Le Quattro Volte - Review
By Evrim Ersoy May 27, 2011, 11:46 GMT
Whilst everyone has been talking about ‘The Hangover Part 2’ this week, the real gem of the week is flying in quietly under the radar. If you’re going to see one film this weekend, then you owe it to yourself to discover this Italian masterpiece.
Reminiscent of Raymond Depardon’s ‘Profils Paysan’s , ‘Michelangelo Frammartino’s ‘Le Quattro Volte’ follows a village in the hills of Calabria through the seasons and through following different ‘characters’.
An old shepherd lives in a cabin and tries to overcome his illness by collecting dust from the church floor and mixing it into his water as medicine. A goat is born in the village. An ash tree goes through the various processes to become charcoal. The village goes about its’ day with celebrations and other occurrences.
Although at first the film seems fragmented this is a false view: Michelangelo Frammartino’s piece is highly symmetrical and each segment follows the previous linked by both visual elements and themes. The old man occupies the opening segment, and then his herd particularly a newborn goat, then an ancient tree and finally a heap of charcoal.
Frammartino successfully captures the essence of life: a universe in which nothing dies and everything lives. Departure from one form is merely a means to become part of another: here is the very nature of the world we live summed into the life of a village.
Although parts of the film might seem superficial or forced, Frammartino never over-indulges himself. The discipline of his training as an architect applies to the form of the film, too: although segments might seem rigid on their own, the natural feel with which the whole thing fits together suggests an artist who knows and understands the material he’s working with.
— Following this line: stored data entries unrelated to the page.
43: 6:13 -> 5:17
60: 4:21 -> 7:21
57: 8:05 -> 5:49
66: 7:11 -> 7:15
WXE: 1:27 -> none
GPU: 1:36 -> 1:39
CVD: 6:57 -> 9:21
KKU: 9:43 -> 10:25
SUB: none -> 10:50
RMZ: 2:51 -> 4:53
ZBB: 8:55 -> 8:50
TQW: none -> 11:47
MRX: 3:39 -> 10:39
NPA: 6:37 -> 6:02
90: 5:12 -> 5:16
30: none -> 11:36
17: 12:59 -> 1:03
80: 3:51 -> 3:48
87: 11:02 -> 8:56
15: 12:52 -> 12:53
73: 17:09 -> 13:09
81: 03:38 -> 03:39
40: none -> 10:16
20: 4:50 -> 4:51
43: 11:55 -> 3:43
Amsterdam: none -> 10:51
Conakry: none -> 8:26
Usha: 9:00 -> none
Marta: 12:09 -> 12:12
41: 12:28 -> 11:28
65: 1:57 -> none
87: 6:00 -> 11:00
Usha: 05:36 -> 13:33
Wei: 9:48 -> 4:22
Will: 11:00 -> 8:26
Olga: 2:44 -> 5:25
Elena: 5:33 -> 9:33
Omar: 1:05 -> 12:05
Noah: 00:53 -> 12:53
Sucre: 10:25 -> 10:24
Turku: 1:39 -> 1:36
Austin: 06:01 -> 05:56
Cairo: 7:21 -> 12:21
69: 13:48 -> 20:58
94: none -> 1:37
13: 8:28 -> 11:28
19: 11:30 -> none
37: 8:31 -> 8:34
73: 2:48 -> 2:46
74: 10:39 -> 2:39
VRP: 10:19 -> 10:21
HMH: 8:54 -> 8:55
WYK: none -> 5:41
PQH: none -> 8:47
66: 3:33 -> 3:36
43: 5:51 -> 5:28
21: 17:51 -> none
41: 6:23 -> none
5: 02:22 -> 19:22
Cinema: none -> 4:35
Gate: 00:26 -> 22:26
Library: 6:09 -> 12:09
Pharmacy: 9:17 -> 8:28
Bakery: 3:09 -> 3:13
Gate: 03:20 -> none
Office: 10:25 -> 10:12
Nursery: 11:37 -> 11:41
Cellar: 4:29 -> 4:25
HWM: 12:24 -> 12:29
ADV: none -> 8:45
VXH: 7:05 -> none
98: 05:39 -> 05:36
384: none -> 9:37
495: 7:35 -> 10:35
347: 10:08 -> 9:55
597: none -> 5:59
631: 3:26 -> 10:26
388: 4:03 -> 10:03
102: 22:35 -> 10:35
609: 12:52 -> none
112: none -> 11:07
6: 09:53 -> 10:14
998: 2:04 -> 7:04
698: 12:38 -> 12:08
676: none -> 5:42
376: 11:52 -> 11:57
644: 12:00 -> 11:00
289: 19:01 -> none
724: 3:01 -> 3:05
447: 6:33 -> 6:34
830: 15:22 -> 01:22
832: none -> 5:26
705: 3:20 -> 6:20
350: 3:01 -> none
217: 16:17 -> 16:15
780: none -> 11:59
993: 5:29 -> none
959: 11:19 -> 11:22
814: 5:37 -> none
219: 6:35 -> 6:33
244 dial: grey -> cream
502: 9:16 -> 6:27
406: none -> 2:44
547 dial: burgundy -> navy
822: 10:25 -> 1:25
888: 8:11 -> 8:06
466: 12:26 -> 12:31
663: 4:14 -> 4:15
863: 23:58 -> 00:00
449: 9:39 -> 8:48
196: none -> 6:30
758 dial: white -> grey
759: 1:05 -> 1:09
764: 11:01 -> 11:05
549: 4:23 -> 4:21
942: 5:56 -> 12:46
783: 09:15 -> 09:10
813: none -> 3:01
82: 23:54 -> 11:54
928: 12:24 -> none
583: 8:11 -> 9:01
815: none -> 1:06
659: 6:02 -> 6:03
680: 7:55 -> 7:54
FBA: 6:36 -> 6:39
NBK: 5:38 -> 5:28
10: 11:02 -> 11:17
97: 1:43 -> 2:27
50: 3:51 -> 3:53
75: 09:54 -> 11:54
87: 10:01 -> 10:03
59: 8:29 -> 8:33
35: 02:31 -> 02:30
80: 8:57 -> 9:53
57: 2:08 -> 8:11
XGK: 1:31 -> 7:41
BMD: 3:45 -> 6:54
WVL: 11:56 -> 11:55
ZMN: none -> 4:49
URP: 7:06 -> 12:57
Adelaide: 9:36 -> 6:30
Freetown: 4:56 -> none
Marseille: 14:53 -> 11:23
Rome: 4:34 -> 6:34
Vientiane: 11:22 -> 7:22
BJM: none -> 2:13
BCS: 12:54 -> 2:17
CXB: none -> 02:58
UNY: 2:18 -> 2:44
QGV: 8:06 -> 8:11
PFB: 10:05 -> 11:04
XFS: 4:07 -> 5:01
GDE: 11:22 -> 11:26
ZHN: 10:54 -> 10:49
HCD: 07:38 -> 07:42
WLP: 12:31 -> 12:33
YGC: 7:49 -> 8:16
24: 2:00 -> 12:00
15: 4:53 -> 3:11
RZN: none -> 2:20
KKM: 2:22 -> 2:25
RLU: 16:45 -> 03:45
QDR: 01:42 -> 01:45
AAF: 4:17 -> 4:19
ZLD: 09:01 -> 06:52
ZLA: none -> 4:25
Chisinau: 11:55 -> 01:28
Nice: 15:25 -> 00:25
Frammartino describes the film as coming from inside him – although the project he intended to make is exceptionally different from what the net result is, he describes himself as being in service of the project once he realised what the material could reflect on the screen.
The symmetrical aspect of the structure is reflected in Frammartino’s attitude to filmmaking who describes his process in mathematical terms.
Like some of his counterparts in current European cinema (for example Nuri Bilge Ceylan or Cristi Puiu) Frammartino represents a more naturalistic style of film-making: an almost counter-culture to the fast-cutting, attention deficit stricken mainstream product. Whilst such a style can sometimes set an obstacle to the viewer who is not used to finding unusual rhythms, Frammartino never fails to engage the audience – the film never feels as if it’s dragging on.
A gentle, moving film – ‘Le Quattro Volte’ will not be for everyone. But for the audience members who are able to open their heart to the rhythms presented by the film, it’ll be an unforgettable experience.